__ACTION ITEM__
For this task, copy all of the data below exactly and skip the pictures.

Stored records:
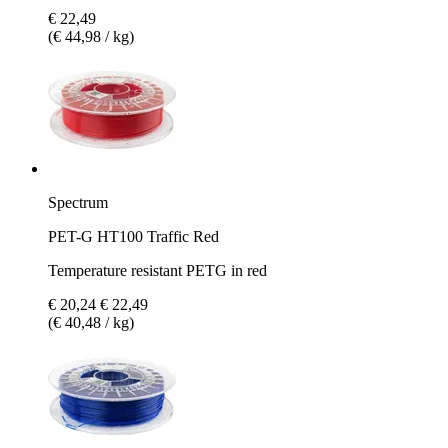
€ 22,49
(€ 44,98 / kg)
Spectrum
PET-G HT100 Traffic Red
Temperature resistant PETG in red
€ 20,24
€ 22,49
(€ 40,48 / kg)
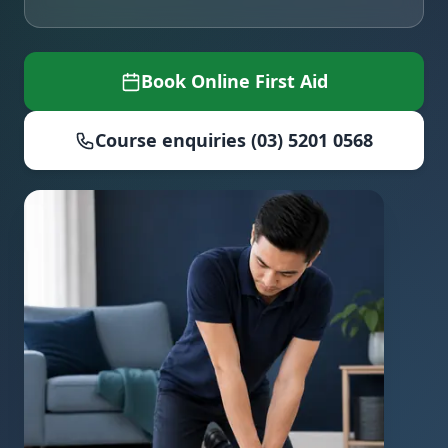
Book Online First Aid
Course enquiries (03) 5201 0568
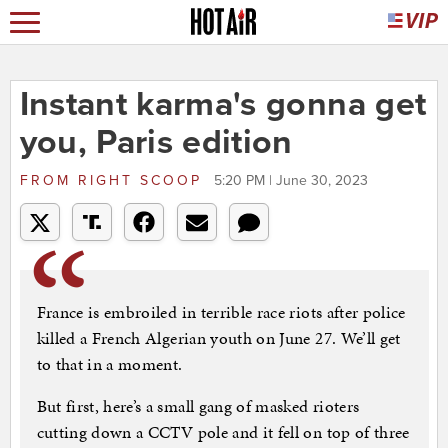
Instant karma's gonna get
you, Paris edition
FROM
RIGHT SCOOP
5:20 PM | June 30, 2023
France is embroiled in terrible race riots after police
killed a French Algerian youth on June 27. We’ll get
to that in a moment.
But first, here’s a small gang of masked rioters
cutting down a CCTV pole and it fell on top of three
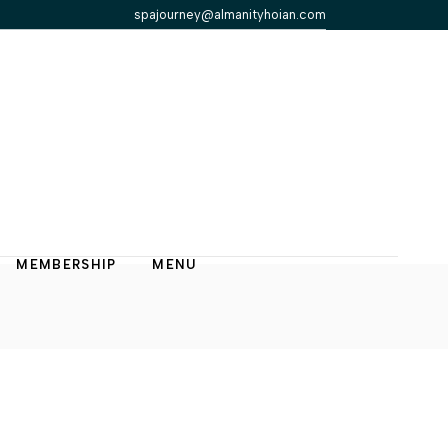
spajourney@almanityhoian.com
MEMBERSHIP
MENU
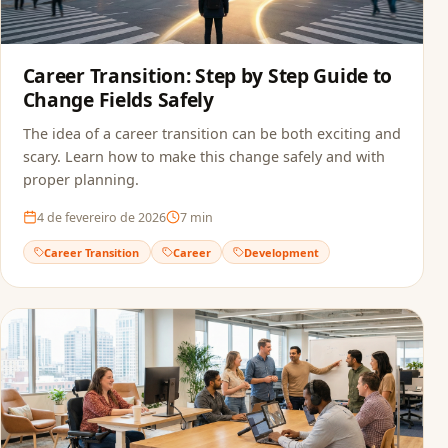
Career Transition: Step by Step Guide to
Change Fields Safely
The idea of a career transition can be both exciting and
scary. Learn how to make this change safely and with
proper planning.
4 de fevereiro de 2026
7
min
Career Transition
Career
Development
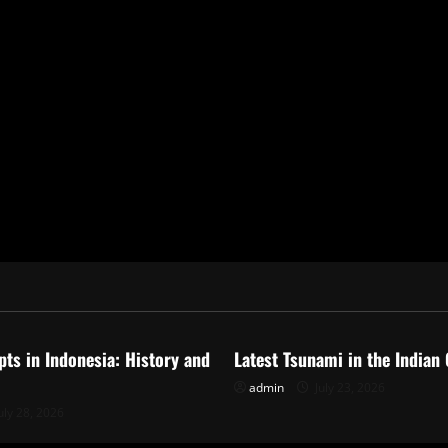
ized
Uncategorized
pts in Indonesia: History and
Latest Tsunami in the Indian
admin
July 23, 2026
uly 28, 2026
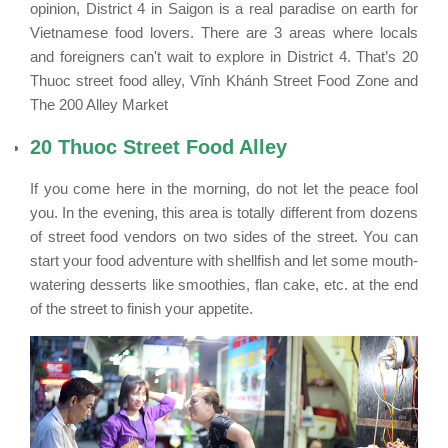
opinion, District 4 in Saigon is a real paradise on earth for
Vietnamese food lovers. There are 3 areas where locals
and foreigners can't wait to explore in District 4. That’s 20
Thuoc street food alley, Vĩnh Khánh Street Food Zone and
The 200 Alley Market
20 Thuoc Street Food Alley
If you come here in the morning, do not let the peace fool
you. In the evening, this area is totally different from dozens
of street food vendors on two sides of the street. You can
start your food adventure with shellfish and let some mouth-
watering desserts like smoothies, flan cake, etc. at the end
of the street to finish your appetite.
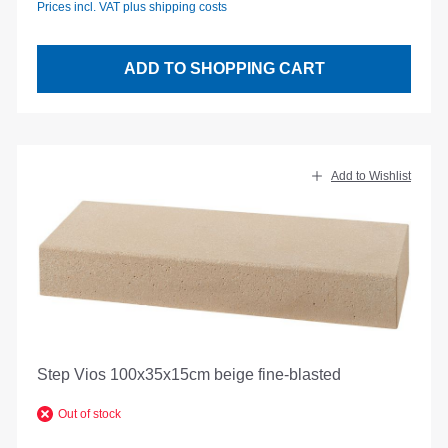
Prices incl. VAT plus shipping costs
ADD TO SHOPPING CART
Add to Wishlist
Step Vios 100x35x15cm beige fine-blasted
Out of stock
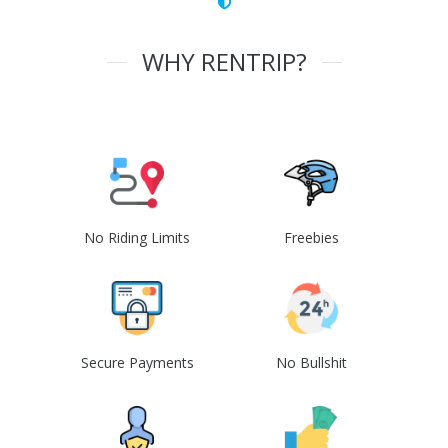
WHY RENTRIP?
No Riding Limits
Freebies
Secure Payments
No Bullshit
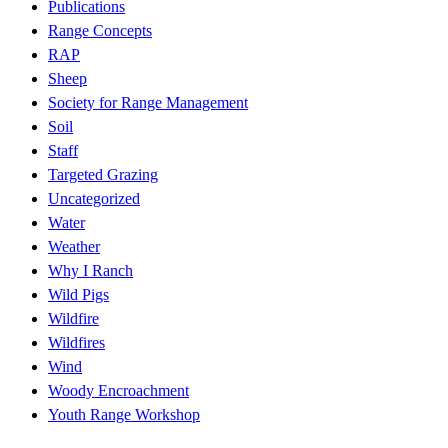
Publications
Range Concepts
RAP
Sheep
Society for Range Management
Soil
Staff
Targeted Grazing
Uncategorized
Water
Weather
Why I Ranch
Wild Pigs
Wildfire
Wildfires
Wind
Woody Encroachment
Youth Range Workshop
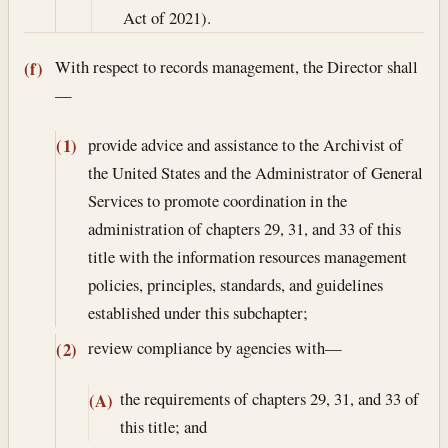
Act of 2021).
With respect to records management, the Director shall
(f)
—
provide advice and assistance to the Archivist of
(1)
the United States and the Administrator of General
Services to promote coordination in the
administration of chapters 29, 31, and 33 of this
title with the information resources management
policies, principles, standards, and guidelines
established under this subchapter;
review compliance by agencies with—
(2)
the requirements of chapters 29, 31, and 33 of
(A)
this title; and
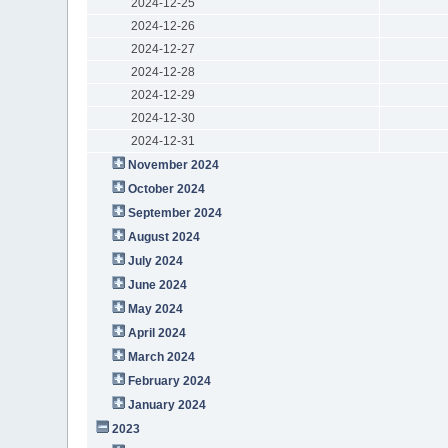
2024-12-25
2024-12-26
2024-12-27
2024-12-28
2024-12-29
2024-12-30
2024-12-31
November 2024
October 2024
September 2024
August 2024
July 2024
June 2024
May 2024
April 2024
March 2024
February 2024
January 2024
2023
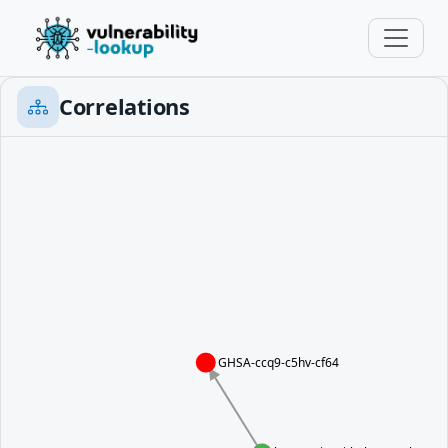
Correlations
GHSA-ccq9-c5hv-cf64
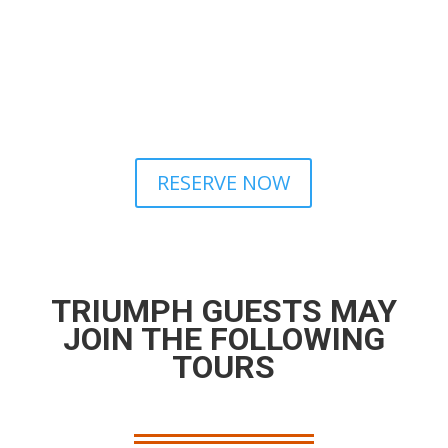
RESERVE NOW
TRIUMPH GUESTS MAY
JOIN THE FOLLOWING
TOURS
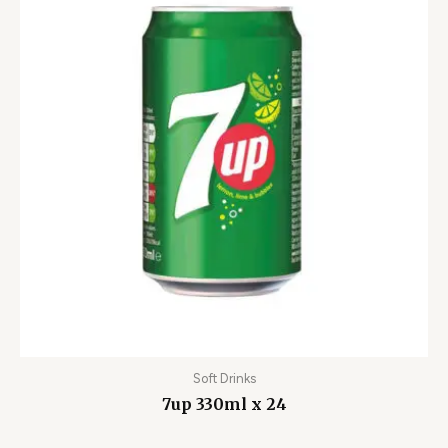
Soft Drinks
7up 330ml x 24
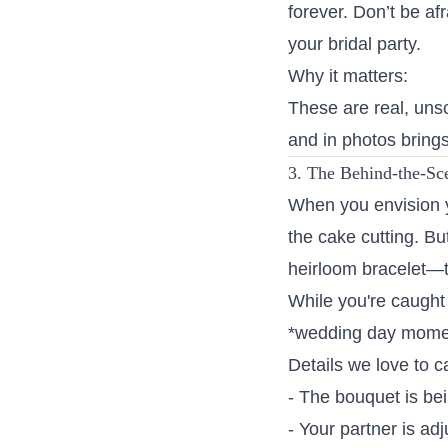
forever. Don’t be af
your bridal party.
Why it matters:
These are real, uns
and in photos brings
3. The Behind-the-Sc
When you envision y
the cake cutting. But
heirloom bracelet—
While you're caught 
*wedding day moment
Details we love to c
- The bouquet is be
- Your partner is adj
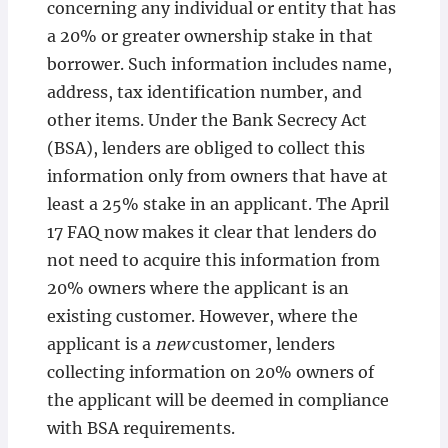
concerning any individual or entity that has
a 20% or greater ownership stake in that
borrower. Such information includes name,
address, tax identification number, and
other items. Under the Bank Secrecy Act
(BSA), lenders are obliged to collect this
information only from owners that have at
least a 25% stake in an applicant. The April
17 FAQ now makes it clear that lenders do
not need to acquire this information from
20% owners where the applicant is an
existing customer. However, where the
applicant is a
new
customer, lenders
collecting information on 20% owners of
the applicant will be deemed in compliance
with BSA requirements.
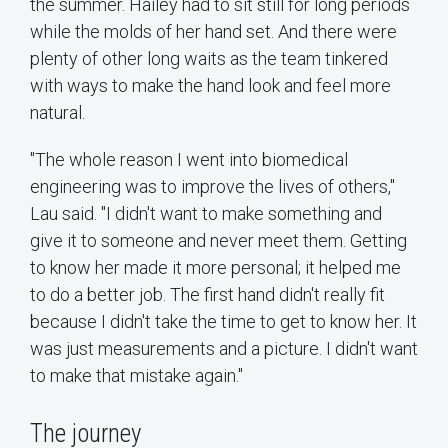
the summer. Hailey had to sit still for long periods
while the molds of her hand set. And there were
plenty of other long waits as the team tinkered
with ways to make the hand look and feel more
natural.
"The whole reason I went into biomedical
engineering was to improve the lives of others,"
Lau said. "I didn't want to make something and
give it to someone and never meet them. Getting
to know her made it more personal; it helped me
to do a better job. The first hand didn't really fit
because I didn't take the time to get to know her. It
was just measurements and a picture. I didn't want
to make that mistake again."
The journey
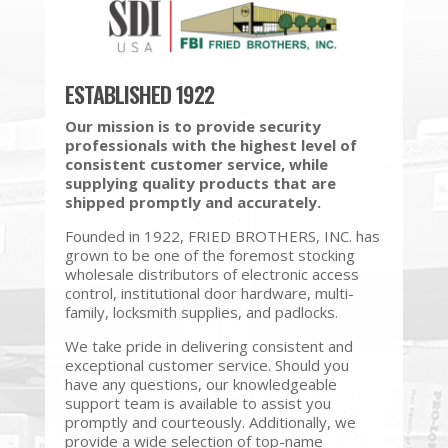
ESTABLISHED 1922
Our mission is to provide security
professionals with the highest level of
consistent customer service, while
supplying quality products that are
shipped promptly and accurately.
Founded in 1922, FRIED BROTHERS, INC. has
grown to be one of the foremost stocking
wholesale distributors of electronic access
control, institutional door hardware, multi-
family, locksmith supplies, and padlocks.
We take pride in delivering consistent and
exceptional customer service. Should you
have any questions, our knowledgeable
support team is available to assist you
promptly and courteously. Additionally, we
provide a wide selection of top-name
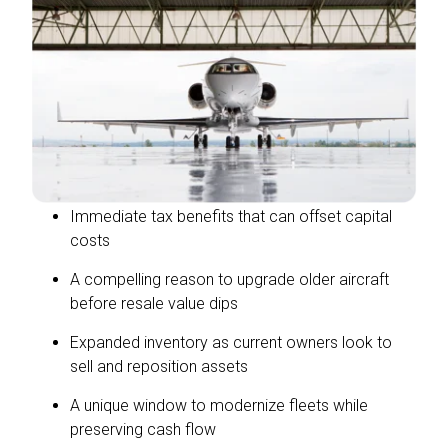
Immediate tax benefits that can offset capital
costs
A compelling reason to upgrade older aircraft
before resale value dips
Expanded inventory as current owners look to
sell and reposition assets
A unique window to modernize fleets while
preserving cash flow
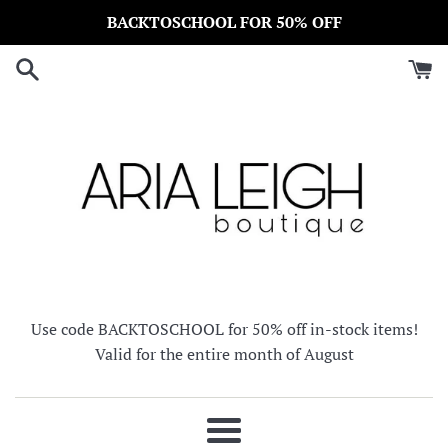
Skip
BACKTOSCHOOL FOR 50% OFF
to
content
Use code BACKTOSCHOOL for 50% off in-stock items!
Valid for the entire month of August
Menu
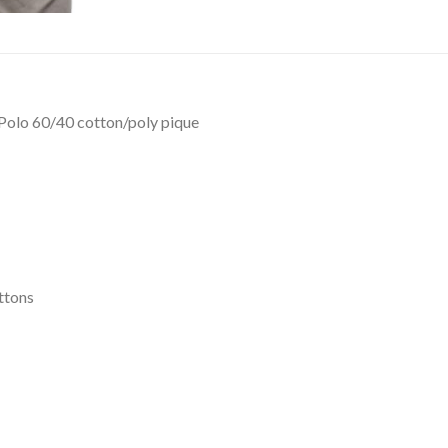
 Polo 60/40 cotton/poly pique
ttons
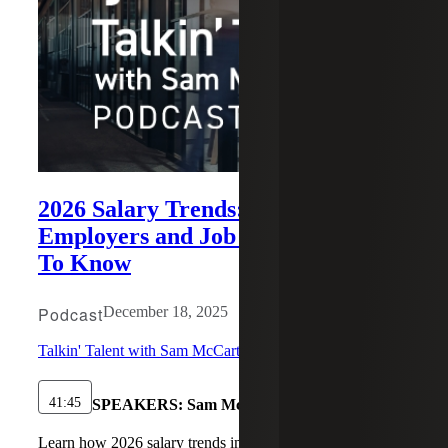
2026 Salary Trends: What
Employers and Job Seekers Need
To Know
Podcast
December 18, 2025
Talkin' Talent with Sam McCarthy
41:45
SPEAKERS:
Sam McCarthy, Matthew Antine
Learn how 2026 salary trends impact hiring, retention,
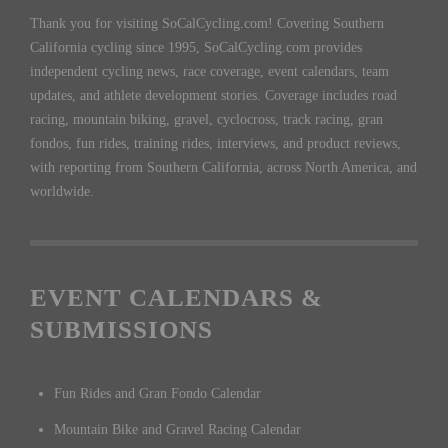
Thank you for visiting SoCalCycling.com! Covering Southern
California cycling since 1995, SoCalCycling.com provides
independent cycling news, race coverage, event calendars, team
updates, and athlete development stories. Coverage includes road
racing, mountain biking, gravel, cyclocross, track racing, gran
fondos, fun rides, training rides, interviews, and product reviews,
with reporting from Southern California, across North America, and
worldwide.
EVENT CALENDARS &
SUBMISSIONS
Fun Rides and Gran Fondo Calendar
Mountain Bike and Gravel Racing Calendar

__SOLUTION TO THIS TASK__
€ 22,49
(€ 44,98 / kg)
Spectrum
PET-G HT100 Traffic Red
Temperature resistant PETG in red
€ 20,24
€ 22,49
(€ 40,48 / kg)
Book Online First Aid
Course enquiries (03) 5201 0568
Instant karma's gonna get
you, Paris edition
FROM
RIGHT SCOOP
5:20 PM | June 30, 2023
France is embroiled in terrible race riots after police
killed a French Algerian youth on June 27. We’ll get
to that in a moment.
But first, here’s a small gang of masked rioters
cutting down a CCTV pole and it fell on top of three
spajourney@almanityhoian.com
MEMBERSHIP
MENU
Career Transition: Step by Step Guide to
Change Fields Safely
The idea of a career transition can be both exciting and
scary. Learn how to make this change safely and with
proper planning.
4 de fevereiro de 2026
7
min
Career Transition
Career
Development
ized
Uncategorized
pts in Indonesia: History and
Latest Tsunami in the Indian
admin
July 23, 2026
uly 28, 2026
opinion, District 4 in Saigon is a real paradise on earth for
Vietnamese food lovers. There are 3 areas where locals
and foreigners can't wait to explore in District 4. That’s 20
Thuoc street food alley, Vĩnh Khánh Street Food Zone and
The 200 Alley Market
20 Thuoc Street Food Alley
If you come here in the morning, do not let the peace fool
you. In the evening, this area is totally different from dozens
of street food vendors on two sides of the street. You can
start your food adventure with shellfish and let some mouth-
watering desserts like smoothies, flan cake, etc. at the end
of the street to finish your appetite.
Prices incl. VAT plus shipping costs
ADD TO SHOPPING CART
Add to Wishlist
Step Vios 100x35x15cm beige fine-blasted
Out of stock
WHY RENTRIP?
No Riding Limits
Freebies
Secure Payments
No Bullshit
Publications
Range Concepts
RAP
Sheep
Society for Range Management
Soil
Staff
Targeted Grazing
Uncategorized
Water
Weather
Why I Ranch
Wild Pigs
Wildfire
Wildfires
Wind
Woody Encroachment
Youth Range Workshop
Act of 2021).
With respect to records management, the Director shall
(f)
—
provide advice and assistance to the Archivist of
(1)
the United States and the Administrator of General
Services to promote coordination in the
administration of chapters 29, 31, and 33 of this
title with the information resources management
policies, principles, standards, and guidelines
established under this subchapter;
review compliance by agencies with—
(2)
the requirements of chapters 29, 31, and 33 of
(A)
this title; and
2024-12-25
2024-12-26
2024-12-27
2024-12-28
2024-12-29
2024-12-30
2024-12-31
November 2024
October 2024
September 2024
August 2024
July 2024
June 2024
May 2024
April 2024
March 2024
February 2024
January 2024
2023
Correlations
GHSA-ccq9-c5hv-cf64
RESERVE NOW
TRIUMPH GUESTS MAY
JOIN THE FOLLOWING
TOURS
Soft Drinks
7up 330ml x 24
forever. Don’t be af
your bridal party.
Why it matters:
These are real, uns
and in photos brings
3. The Behind-the-Sc
When you envision y
the cake cutting. But
heirloom bracelet—
While you're caught 
*wedding day moment
Details we love to c
- The bouquet is be
- Your partner is adj
concerning any individual or entity that has
a 20% or greater ownership stake in that
borrower. Such information includes name,
address, tax identification number, and
other items. Under the Bank Secrecy Act
(BSA), lenders are obliged to collect this
information only from owners that have at
least a 25% stake in an applicant. The April
17 FAQ now makes it clear that lenders do
not need to acquire this information from
20% owners where the applicant is an
existing customer. However, where the
applicant is a
new
customer, lenders
collecting information on 20% owners of
the applicant will be deemed in compliance
with BSA requirements.
the summer. Hailey had to sit still for long periods
while the molds of her hand set. And there were
plenty of other long waits as the team tinkered
with ways to make the hand look and feel more
natural.
"The whole reason I went into biomedical
engineering was to improve the lives of others,"
Lau said. "I didn't want to make something and
give it to someone and never meet them. Getting
to know her made it more personal; it helped me
to do a better job. The first hand didn't really fit
because I didn't take the time to get to know her. It
was just measurements and a picture. I didn't want
to make that mistake again."
The journey
ESTABLISHED 1922
Our mission is to provide security
professionals with the highest level of
consistent customer service, while
supplying quality products that are
shipped promptly and accurately.
Founded in 1922, FRIED BROTHERS, INC. has
grown to be one of the foremost stocking
wholesale distributors of electronic access
control, institutional door hardware, multi-
family, locksmith supplies, and padlocks.
We take pride in delivering consistent and
exceptional customer service. Should you
have any questions, our knowledgeable
support team is available to assist you
promptly and courteously. Additionally, we
provide a wide selection of top-name
Immediate tax benefits that can offset capital
costs
A compelling reason to upgrade older aircraft
before resale value dips
Expanded inventory as current owners look to
sell and reposition assets
A unique window to modernize fleets while
preserving cash flow
Skip
BACKTOSCHOOL FOR 50% OFF
to
content
Use code BACKTOSCHOOL for 50% off in-stock items!
Valid for the entire month of August
Menu
 Polo 60/40 cotton/poly pique
ttons
2026 Salary Trends: What
Employers and Job Seekers Need
To Know
Podcast
December 18, 2025
Talkin' Talent with Sam McCarthy
41:45
SPEAKERS:
Sam McCarthy, Matthew Antine
Learn how 2026 salary trends impact hiring, retention,
Thank you for visiting SoCalCycling.com! Covering Southern
California cycling since 1995, SoCalCycling.com provides
independent cycling news, race coverage, event calendars, team
updates, and athlete development stories. Coverage includes road
racing, mountain biking, gravel, cyclocross, track racing, gran
fondos, fun rides, training rides, interviews, and product reviews,
with reporting from Southern California, across North America, and
worldwide.
EVENT CALENDARS &
SUBMISSIONS
Fun Rides and Gran Fondo Calendar
Mountain Bike and Gravel Racing Calendar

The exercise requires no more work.